2. What is your method of writing? Notebooks, computer?
"I scribble little sentences and phrases in both a paper notebook and in a running document I keep in my phone’s note app. These are mostly jumping off points, though—little snatches of things that I want to ruminate on. Once I’m ready to really draft, I go back to the notes, type the starting sentences or phrases in a blank Word document, and begin drafting in earnest."
3. Where do you draw inspiration?
"I think I have four primary 'gates' that I use to enter my shorter work: 1) Image, 2) Language, 3) Theme/Topic, and 4) Emotion. So, for the first two, something will strike me as odd or funny or interesting—say, my son observing a seagull far inland, eating a battered fish filet outside a Long John Silver’s, or the phrase 'turd-based optimism' (both items from my list)—and I write it down in my notes and then let it simmer until it becomes something meaningful. For the second two gates, I usually have an idea I want to write about, such as a scientific concept or a situation I feel conflicted over, and then I consider that until I find a way in—usually via a phrase or image. In general, I have to marry at least two items of the four (i.e., a specific image and a concept) to light a fire under the piece."
4. What got you interested in hybrid writing?
"I love that hybrids don’t have to declare themselves—they can be fiction or fact, image-driven or concept-driven. A piece can hide out inside the borrowed form of another and work with or against the form. For example, I write a lot of recipe pieces, and most of these are really flash nonfiction essays written in 'steps,' but I often publish them as poems or hybrids because then I don’t have to fill in the connective tissue in the way many people would expect of a nonfiction piece. Lyrical poetry and hybrid forms are more often dissociative and impressionistic, and there are no fact-checkers—no one will ever read a poem or hybrid and call my partner to verify whether she’s ever dated a girl named April or experienced blackouts, both of which I mention in the hybrid piece 'Recipe: Unidentified Floral Objects.' Not that small literary magazines usually fact-check flash pieces like that, but the expectation of empirical truth is still there, and it can be intrusive to people’s privacy. Some of my images are conjured to serve an emotional or imaginative truth, and those, to me, are just as vital types of truth as fact-checkable truth. So, hybrids excite me because they open up all of these possibilities in terms of form and content."
5. Could you share your process and thoughts on writing?

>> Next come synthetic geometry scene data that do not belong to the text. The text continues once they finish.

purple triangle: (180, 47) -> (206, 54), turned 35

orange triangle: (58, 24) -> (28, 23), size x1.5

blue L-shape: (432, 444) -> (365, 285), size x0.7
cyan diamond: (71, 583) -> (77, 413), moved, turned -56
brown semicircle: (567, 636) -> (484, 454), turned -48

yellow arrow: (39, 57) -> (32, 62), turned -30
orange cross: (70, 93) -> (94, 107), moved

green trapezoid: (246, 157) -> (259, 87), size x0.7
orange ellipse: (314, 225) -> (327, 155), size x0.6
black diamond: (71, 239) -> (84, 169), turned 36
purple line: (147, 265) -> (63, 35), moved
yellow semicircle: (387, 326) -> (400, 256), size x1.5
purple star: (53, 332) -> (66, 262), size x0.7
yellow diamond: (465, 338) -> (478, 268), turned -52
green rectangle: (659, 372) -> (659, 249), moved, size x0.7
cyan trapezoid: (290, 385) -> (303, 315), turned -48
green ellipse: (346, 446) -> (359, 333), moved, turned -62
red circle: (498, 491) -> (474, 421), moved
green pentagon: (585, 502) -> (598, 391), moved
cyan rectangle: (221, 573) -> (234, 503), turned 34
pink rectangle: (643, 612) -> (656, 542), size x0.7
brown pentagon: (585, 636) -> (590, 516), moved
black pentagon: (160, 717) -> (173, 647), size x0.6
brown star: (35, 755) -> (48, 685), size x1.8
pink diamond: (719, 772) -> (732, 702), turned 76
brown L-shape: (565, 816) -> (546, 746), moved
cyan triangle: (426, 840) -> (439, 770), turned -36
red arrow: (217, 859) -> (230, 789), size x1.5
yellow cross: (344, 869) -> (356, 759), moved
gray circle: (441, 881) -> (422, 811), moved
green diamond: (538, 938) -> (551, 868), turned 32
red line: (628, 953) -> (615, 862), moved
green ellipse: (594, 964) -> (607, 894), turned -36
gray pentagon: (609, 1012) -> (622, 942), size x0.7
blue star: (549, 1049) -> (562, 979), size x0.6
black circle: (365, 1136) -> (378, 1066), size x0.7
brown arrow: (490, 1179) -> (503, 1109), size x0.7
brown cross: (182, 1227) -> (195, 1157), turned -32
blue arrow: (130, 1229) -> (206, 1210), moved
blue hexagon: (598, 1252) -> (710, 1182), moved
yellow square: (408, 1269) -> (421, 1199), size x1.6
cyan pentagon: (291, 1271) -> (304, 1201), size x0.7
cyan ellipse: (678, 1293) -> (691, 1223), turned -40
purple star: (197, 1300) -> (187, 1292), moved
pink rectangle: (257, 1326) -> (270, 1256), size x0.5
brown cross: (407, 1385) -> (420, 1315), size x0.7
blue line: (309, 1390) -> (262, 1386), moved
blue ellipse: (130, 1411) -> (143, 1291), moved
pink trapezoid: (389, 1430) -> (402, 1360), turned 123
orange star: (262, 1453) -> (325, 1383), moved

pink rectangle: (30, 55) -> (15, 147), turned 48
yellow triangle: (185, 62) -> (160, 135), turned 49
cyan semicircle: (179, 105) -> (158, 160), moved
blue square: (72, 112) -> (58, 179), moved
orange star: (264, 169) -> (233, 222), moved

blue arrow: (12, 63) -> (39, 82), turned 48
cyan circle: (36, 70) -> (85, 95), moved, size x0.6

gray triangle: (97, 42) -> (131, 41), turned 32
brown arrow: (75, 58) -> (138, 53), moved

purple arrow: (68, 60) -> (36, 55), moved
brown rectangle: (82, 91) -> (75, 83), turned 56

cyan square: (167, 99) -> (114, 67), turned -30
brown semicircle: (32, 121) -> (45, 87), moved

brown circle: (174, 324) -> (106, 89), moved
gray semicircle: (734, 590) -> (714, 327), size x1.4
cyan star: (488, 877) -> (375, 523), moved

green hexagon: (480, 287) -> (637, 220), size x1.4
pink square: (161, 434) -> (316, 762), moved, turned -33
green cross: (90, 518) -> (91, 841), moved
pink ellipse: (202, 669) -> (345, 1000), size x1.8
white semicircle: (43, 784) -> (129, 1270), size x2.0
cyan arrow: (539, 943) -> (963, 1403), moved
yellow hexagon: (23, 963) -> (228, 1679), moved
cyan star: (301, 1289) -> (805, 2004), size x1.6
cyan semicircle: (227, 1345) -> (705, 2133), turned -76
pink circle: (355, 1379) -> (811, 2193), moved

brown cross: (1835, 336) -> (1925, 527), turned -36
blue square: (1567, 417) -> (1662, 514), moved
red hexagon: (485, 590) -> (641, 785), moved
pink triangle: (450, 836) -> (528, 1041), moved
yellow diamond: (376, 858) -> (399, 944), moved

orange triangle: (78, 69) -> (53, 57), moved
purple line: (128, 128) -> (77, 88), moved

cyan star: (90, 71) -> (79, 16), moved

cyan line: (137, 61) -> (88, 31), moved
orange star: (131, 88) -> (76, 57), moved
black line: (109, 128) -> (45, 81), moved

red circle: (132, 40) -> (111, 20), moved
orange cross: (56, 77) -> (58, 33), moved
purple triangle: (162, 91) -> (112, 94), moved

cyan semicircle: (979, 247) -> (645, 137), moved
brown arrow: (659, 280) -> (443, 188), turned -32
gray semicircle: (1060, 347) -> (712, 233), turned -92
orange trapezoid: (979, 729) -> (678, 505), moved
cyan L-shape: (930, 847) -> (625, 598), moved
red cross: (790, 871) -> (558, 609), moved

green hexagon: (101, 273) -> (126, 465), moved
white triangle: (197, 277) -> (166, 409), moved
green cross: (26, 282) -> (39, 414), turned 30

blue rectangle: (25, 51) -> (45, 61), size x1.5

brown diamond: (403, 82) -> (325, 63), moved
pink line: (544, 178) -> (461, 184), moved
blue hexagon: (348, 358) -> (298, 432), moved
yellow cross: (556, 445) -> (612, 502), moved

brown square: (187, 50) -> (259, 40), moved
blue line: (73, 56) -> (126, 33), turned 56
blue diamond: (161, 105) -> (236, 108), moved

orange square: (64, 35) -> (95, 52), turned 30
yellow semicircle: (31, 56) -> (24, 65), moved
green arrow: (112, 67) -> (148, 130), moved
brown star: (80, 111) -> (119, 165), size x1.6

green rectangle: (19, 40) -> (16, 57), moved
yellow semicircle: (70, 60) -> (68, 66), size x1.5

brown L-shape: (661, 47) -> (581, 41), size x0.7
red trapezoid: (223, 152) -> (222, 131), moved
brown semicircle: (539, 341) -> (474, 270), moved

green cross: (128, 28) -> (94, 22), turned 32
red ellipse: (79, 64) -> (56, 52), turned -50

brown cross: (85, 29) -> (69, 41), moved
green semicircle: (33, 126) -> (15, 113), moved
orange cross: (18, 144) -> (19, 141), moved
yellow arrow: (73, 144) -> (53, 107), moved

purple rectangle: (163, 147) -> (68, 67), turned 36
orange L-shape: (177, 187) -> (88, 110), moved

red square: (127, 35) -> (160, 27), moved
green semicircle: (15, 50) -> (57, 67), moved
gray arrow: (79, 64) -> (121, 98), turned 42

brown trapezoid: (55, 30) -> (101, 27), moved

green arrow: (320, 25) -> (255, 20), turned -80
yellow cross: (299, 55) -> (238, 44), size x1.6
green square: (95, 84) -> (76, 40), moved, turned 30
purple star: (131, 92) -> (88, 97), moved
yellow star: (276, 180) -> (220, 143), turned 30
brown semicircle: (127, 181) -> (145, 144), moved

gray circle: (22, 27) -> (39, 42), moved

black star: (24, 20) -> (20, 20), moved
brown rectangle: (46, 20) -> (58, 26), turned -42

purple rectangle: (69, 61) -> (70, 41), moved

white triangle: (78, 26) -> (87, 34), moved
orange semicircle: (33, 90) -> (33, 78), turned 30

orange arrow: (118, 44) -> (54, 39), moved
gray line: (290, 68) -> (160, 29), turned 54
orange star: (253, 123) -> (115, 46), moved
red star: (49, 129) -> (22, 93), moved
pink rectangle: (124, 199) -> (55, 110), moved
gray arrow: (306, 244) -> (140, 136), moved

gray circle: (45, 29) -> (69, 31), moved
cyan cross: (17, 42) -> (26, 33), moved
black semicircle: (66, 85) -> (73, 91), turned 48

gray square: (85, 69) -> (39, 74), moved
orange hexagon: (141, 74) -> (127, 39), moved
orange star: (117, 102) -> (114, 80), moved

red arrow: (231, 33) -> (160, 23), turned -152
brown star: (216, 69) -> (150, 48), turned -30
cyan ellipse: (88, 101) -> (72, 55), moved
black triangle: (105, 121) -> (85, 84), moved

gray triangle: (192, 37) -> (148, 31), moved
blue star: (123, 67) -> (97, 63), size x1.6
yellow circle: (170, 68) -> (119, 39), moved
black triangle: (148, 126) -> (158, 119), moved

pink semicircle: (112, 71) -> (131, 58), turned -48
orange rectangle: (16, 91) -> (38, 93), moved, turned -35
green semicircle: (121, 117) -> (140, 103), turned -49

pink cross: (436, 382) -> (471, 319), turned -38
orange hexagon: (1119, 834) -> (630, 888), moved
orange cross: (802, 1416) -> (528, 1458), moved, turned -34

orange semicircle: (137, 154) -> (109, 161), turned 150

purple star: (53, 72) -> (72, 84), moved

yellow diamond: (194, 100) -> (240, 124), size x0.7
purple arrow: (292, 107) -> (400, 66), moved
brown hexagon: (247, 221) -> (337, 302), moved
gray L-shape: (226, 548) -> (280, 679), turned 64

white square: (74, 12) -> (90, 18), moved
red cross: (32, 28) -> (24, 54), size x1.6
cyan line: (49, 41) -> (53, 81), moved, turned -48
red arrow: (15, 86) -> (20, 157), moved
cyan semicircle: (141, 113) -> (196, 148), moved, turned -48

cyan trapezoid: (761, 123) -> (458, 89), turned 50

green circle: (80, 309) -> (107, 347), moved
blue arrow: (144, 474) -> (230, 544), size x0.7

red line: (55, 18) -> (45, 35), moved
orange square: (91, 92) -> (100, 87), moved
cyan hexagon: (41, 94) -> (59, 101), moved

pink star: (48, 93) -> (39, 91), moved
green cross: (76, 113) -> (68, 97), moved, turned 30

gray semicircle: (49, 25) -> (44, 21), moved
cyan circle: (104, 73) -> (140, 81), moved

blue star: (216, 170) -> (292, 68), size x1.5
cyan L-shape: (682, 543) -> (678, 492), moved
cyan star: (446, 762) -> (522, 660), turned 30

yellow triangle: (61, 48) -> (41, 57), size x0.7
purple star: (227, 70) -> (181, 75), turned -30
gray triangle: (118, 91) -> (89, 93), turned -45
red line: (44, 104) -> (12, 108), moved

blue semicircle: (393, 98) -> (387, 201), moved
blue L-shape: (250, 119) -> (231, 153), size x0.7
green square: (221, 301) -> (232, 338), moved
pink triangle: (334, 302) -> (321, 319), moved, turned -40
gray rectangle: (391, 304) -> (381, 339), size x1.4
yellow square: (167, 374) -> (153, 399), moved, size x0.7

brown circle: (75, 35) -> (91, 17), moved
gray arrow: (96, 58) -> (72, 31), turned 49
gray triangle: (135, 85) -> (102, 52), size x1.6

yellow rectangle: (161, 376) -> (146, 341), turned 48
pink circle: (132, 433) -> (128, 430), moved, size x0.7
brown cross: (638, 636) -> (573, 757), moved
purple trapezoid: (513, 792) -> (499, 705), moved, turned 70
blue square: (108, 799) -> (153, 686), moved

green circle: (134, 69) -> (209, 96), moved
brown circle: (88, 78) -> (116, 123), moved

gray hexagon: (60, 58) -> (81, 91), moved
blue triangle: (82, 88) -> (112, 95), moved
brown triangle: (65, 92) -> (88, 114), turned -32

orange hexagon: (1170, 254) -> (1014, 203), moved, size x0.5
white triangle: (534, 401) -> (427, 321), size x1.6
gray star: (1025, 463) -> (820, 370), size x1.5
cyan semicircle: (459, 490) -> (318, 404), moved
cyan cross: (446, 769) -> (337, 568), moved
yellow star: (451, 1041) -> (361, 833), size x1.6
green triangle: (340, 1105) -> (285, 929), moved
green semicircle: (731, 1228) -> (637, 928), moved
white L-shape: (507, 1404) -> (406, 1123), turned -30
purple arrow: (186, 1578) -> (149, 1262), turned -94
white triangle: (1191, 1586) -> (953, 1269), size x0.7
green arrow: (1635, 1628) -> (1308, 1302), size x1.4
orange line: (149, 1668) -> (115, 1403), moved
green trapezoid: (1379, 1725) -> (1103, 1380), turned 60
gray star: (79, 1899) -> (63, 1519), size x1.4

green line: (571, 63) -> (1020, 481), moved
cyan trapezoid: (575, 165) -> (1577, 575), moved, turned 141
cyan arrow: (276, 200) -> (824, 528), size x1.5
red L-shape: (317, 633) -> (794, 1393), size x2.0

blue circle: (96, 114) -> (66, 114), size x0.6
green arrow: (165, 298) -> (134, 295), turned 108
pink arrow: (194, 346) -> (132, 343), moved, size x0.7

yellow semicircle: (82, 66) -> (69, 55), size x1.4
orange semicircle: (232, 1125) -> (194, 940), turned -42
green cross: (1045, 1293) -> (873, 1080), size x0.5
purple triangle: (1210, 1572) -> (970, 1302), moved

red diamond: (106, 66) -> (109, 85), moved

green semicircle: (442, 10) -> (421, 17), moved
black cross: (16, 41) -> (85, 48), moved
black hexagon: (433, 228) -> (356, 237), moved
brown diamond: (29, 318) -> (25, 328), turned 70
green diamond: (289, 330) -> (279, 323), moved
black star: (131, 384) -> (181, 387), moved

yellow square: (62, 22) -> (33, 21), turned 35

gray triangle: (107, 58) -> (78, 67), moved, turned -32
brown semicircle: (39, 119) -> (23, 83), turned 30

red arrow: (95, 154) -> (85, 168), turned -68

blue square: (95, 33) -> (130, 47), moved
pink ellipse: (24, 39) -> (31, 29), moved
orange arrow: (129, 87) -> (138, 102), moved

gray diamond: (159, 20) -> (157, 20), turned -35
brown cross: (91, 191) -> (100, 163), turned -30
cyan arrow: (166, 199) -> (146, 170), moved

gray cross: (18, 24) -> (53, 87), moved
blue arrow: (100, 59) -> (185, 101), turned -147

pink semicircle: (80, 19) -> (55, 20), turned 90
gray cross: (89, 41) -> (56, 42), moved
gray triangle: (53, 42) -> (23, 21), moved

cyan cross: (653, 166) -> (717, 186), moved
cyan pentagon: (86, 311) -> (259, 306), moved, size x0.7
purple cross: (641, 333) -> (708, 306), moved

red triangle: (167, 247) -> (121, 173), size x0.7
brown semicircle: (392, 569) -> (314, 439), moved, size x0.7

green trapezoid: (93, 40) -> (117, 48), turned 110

"I’ve already described my process a bit, but one thing I really enjoy is the moment of finding a way into something I really want to discuss. For example, I was recently overwhelmed by a friend cutting off communication with me without any explanation or clear reason. But once I decided to explore it in a piece, the question became how to write about this in a way that could potentially connect to readers through clear sensory imagery—and that, I hoped, would help my piece open out into a larger reflection on grief and friendship. So, I chose to write it as a recipe, and I began by looking for an actual recipe for some kind of ghost confection: I wanted to capture the loss of the friendship as a sort of specter in my life, and that also played on the idea of being ghosted while still being grounded in sweetness; I didn’t want it all to be negative because the pain came from losing something and someone I loved. So, I searched until I found a recipe for ghost candy that included the kinds of ingredients I wanted to appear in the poem. By searching for the ingredients I wanted to incorporate, I was also able to include a cool food fact about pistachios that I’d made note of awhile before, and it all came together from there. I don’t know how good the piece is—in part because I’m still in the emotional weeds of the situation—but the process of writing it did everything I wanted it to do, and that’s something that makes me feel like a piece is successful, whether it ever sees the light of day or not."
6. How do you know when to write poetry? How do you know when to write prose?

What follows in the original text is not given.